Begin at the line containing "ILIJAS, Podlugovi 3" in the data below and go on through the line containing "KACUNI, Kacuni b.b.", repeating each line exactly; include both ends and no other line.

**Listed entries**
# # # # # # #

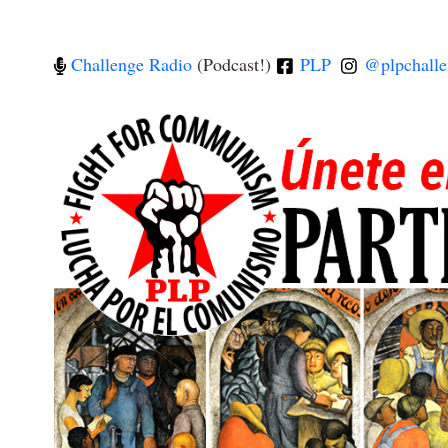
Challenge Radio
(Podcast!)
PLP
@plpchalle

# # # # # # #

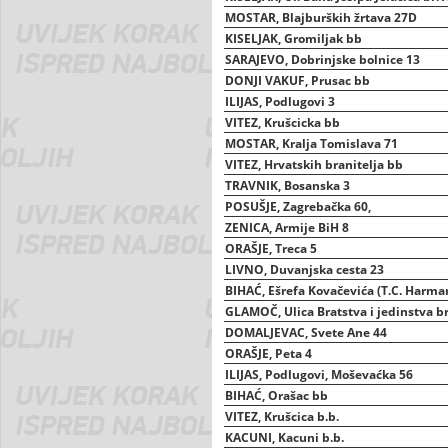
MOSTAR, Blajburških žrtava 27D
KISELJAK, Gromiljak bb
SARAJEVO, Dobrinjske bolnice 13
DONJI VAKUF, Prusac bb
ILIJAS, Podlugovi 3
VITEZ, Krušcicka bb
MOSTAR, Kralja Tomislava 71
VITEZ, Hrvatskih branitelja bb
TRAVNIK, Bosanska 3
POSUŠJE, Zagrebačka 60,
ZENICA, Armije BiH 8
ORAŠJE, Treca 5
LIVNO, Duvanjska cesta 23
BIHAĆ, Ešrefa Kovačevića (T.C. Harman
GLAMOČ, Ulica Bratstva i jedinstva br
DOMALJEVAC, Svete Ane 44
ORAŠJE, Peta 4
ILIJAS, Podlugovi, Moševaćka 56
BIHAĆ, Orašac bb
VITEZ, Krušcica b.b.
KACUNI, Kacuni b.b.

# # # # # # #

**Solution for this task**
ILIJAS, Podlugovi 3
VITEZ, Krušcicka bb
MOSTAR, Kralja Tomislava 71
VITEZ, Hrvatskih branitelja bb
TRAVNIK, Bosanska 3
POSUŠJE, Zagrebačka 60,
ZENICA, Armije BiH 8
ORAŠJE, Treca 5
LIVNO, Duvanjska cesta 23
BIHAĆ, Ešrefa Kovačevića (T.C. Harman
GLAMOČ, Ulica Bratstva i jedinstva br
DOMALJEVAC, Svete Ane 44
ORAŠJE, Peta 4
ILIJAS, Podlugovi, Moševaćka 56
BIHAĆ, Orašac bb
VITEZ, Krušcica b.b.
KACUNI, Kacuni b.b.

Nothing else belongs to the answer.